When a young clerk asks Leacock to clarify an order written in his illegible doctor's scrawl, he not only deciphers the text but explains the order. The clerk leaves knowing more than just a string of letters -- he knows exactly what to do for the patient.

Yet Leacock doesn't come off as a know-it-all. With his matter-of-fact tone and simple explanations, he seems more like a knowledgeable friend.

Leacock's approachable teaching style is important with patients, too.

"We do a lot of education here," says Dr. Janet Young, assistant professor of emergency medicine at UNC. Most patients have little health knowledge, so E.R. doctors must explain what symptoms, tests and diagnoses mean.

During this recent night shift, Leacock sees a patient complaining of a cold he's had for a week. Leacock examines the man with genuine concern. As he walks away from the patient, he rolls his eyes in frustration and amusement. "This man is fine," he mouths. But he dutifully consults with Young, the attending physician on duty. They decide that a chest x-ray is not medically necessary.

Leacock discusses their opinion with the patient, who agrees that he doesn't need an x-ray. He leaves with Tylenol and instructions to return if his symptoms worsen.

"People just don't know which way to go on their own health," Leacock says later. "Half of what we do is reassure people."

Not everyone in the E.R. just needs reassurance. The National Center for Health Statistics estimates that only 12.1 percent of E.R. patients are non-urgent. (NCHS defines "non-urgent" as not requiring care within two hours.)

Non-urgent cases aren't turned away, though. UNC Department of Emergency Medicine Chair Emeritus Dr. Judith Tintinalli explained in an e-mail message that an "emergency" is "what a patient thinks cannot wait."

Leacock can usually empathize with his patients, regardless of what brings them in. As the father of two young children, he often relates to parents as someone who has also had a sick child. And as someone always looking for answers, he understands his patients' desire for them.

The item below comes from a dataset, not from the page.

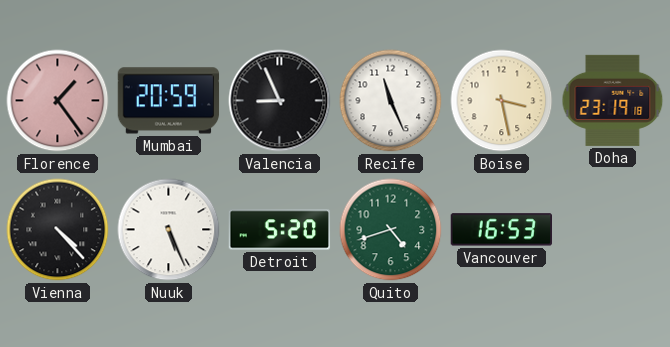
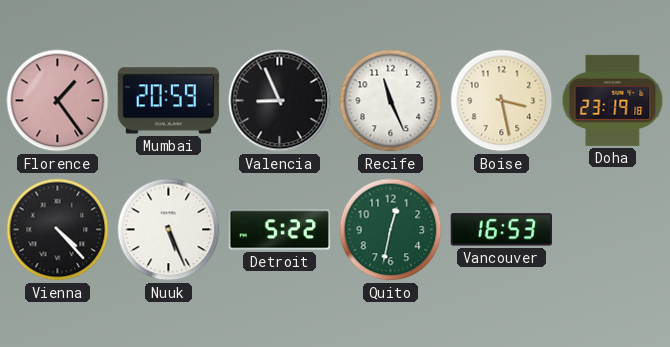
Detroit: 5:20 -> 5:22
Quito: 4:42 -> 12:32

Leacock went into medicine hoping to find the reasons why doctors do what they do. During medical school, he sought additional information on the history of medicine. He now leads a research discussion group at UNC.

Increasingly, he realizes that there are few absolute truths in medicine. Each case has its own complexities, and he never has complete information, whether on a patient's history or how well a drug really works.

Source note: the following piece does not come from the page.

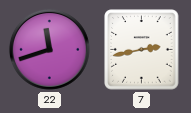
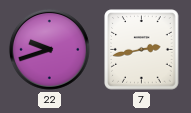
22: 11:42 -> 9:42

Yet many people think that E.R. doctors are "more than gods," Young says. People think that E.R. doctors can save lives and diagnose obscure illnesses as easily as doctors on television.

Patients with vague symptoms are the most difficult for Leacock. He's seen patients who drive hours to get to UNC, hoping for a diagnosis that explains their aches and pains. Leacock feels awful for them, especially when they have a long wait. Often, all he can do is run tests to make sure it's safe to send the patient home.

Leacock prefers working with patients who need immediate help. If someone stops breathing, for example, he knows what he needs to do. And if he's successful, he can take pride in having saved a life.

But those patients are relatively rare. According to NCHS, only 5.1 percent of patients require immediate care, and even their needs aren't always obvious. Most times, Leacock must act quickly with limited information while appearing to be more than a god, as Young says patients expect.

It's now early morning. Leacock sees a man who has come in because his feeding tube has fallen out of his stomach. Leacock's hands -- hands that worked as a carpenter for three and half years before medical school -- are gentle but agile and confident. But he meets resistance. The opening in the man's stomach has already started to close.

He remains calm after three failed attempts. He decides to use a narrower feeding tube as a temporary fix. The patient and his wife seem concerned, but Leacock explains that a specialist will have to insert a wider tube. He tells them what to do until they can get to the specialist.

He leaves them, reassured with this knowledge, to see his next student.